To best reach these goals, the workshop will be organized into four sections, with both pre- and post-activities. Before the conference workshop, all participants will be asked to introduce themselves on a collaborative online platform (Knowledge Forum) and write abstracts describing their research. Then, groups of four participants will be asked to meet to discuss the research abstracts of the other participants and identify questions and promising ideas which we will deepen during the workshop. The workshop time will be divided into four sections:
Section 1 - Who are we? The group will engage in ice-breaking and experience sharing activities to (a) explore everyone’s interest and background on the topic; (b) build group cohesion; (c) make sure that new members are given a legitimate place; and (d) establish norms as our own community forms.
Section 2 - What are we building upon? After a short introductory presentation by the workshop co-organizers as well as two 15-minute invited presentations, the whole group will engage in a structured poster session (or alike) focusing upon the different KB infrastructure research that the participants have brought in. At first, each of the candidates will give three-minute “lightning talks” about their poster. Then, several rounds of interactive discussions will occur around online posters so that everyone participating in the workshop will have a chance to engage with all of them.
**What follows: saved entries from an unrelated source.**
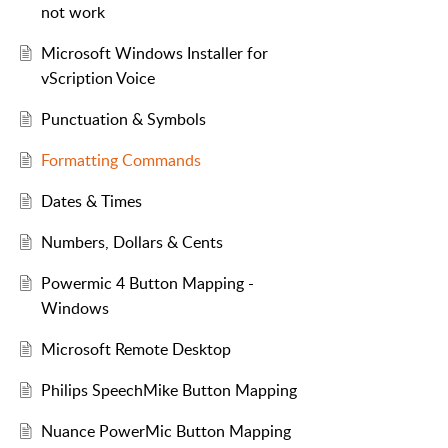
not work
Microsoft Windows Installer for
vScription Voice
Punctuation & Symbols
Formatting Commands
Dates & Times
Numbers, Dollars & Cents
Powermic 4 Button Mapping -
Windows
Microsoft Remote Desktop
Philips SpeechMike Button Mapping
Nuance PowerMic Button Mapping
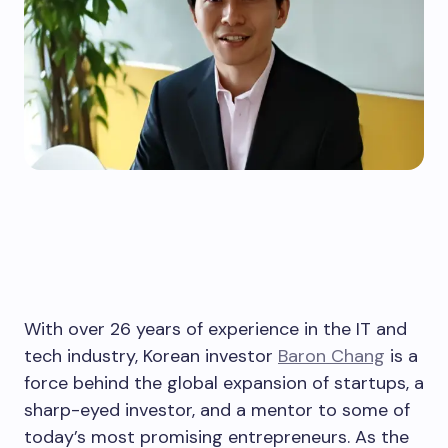
With over 26 years of experience in the IT and
tech industry, Korean investor
Baron Chang
is a
force behind the global expansion of startups, a
sharp-eyed investor, and a mentor to some of
today’s most promising entrepreneurs. As the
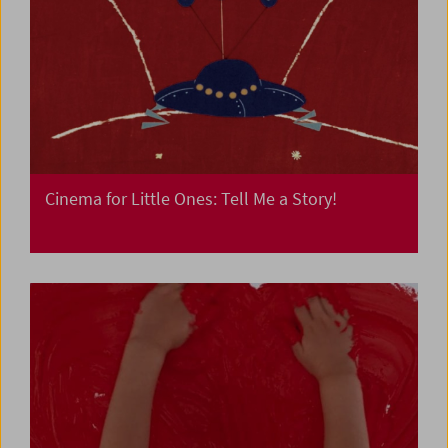
Cinema for Little Ones: Tell Me a Story!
The purposes of these activities are to (a) give all the participants a chance to deepen their knowledge about each poster and discuss issues with the authors; and (b) give the contributors feedback.
Section 3 - What new ideas or insights can advance our current state-of-knowledge? The group will engage in structured small group discussions around the questions and promising ideas that resulted from the meetings in preparation for the workshop, the invited presentations, and the online poster session. An interactive group format will be designed to facilitate cross-group knowledge sharing, so that participants with distributed expertise will have opportunities to interact with various workshop participants. The purpose of these activities is to advance central ideas and challenges related to the knowledge that already exists in the community.
Section 4 - What have we learned and where do we go from here? The group will engage in closing activities to reflect on what we learned, both individually and collectively, and to plan future activities.